START TASK INPUT

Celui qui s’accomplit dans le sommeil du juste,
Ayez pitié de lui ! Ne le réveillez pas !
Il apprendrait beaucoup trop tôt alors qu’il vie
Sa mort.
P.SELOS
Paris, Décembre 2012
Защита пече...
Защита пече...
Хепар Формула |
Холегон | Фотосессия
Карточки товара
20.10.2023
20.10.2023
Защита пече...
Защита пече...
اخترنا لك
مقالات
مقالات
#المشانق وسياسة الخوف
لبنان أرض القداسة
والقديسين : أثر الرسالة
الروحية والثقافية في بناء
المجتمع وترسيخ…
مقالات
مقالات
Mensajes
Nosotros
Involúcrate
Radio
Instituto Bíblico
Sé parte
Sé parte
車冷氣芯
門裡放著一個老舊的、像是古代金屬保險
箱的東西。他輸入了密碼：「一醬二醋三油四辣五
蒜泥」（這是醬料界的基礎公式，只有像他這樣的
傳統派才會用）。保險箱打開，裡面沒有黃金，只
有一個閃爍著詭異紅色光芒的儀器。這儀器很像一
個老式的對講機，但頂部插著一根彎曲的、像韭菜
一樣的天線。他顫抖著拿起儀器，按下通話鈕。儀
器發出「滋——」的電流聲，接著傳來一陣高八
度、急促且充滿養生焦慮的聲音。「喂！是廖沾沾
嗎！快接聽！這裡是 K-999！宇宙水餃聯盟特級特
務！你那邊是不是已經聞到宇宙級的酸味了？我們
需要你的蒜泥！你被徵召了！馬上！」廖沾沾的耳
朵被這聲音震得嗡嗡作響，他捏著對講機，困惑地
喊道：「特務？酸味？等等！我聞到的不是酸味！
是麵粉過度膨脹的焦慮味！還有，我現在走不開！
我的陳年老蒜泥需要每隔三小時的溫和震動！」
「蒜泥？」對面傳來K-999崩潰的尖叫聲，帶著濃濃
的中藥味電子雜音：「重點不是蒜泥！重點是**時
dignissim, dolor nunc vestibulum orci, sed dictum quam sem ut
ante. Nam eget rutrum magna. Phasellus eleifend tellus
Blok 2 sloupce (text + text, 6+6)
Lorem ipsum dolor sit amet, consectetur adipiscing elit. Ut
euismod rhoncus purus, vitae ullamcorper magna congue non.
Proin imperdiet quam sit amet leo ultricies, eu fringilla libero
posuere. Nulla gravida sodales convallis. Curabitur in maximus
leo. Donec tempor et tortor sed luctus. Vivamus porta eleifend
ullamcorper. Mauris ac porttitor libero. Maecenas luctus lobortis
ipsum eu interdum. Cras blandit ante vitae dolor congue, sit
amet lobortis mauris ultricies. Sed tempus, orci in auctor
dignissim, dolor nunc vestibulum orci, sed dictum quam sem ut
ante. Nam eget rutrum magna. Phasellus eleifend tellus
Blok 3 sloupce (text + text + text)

END TASK INPUT

Set all of the records down again, exactly as they stand.

SOLVED EXERCISE
Celui qui s’accomplit dans le sommeil du juste,
Ayez pitié de lui ! Ne le réveillez pas !
Il apprendrait beaucoup trop tôt alors qu’il vie
Sa mort.
P.SELOS
Paris, Décembre 2012
Защита пече...
Защита пече...
Хепар Формула |
Холегон | Фотосессия
Карточки товара
20.10.2023
20.10.2023
Защита пече...
Защита пече...
اخترنا لك
مقالات
مقالات
#المشانق وسياسة الخوف
لبنان أرض القداسة
والقديسين : أثر الرسالة
الروحية والثقافية في بناء
المجتمع وترسيخ…
مقالات
مقالات
Mensajes
Nosotros
Involúcrate
Radio
Instituto Bíblico
Sé parte
Sé parte
車冷氣芯
門裡放著一個老舊的、像是古代金屬保險
箱的東西。他輸入了密碼：「一醬二醋三油四辣五
蒜泥」（這是醬料界的基礎公式，只有像他這樣的
傳統派才會用）。保險箱打開，裡面沒有黃金，只
有一個閃爍著詭異紅色光芒的儀器。這儀器很像一
個老式的對講機，但頂部插著一根彎曲的、像韭菜
一樣的天線。他顫抖著拿起儀器，按下通話鈕。儀
器發出「滋——」的電流聲，接著傳來一陣高八
度、急促且充滿養生焦慮的聲音。「喂！是廖沾沾
嗎！快接聽！這裡是 K-999！宇宙水餃聯盟特級特
務！你那邊是不是已經聞到宇宙級的酸味了？我們
需要你的蒜泥！你被徵召了！馬上！」廖沾沾的耳
朵被這聲音震得嗡嗡作響，他捏著對講機，困惑地
喊道：「特務？酸味？等等！我聞到的不是酸味！
是麵粉過度膨脹的焦慮味！還有，我現在走不開！
我的陳年老蒜泥需要每隔三小時的溫和震動！」
「蒜泥？」對面傳來K-999崩潰的尖叫聲，帶著濃濃
的中藥味電子雜音：「重點不是蒜泥！重點是**時
dignissim, dolor nunc vestibulum orci, sed dictum quam sem ut
ante. Nam eget rutrum magna. Phasellus eleifend tellus
Blok 2 sloupce (text + text, 6+6)
Lorem ipsum dolor sit amet, consectetur adipiscing elit. Ut
euismod rhoncus purus, vitae ullamcorper magna congue non.
Proin imperdiet quam sit amet leo ultricies, eu fringilla libero
posuere. Nulla gravida sodales convallis. Curabitur in maximus
leo. Donec tempor et tortor sed luctus. Vivamus porta eleifend
ullamcorper. Mauris ac porttitor libero. Maecenas luctus lobortis
ipsum eu interdum. Cras blandit ante vitae dolor congue, sit
amet lobortis mauris ultricies. Sed tempus, orci in auctor
dignissim, dolor nunc vestibulum orci, sed dictum quam sem ut
ante. Nam eget rutrum magna. Phasellus eleifend tellus
Blok 3 sloupce (text + text + text)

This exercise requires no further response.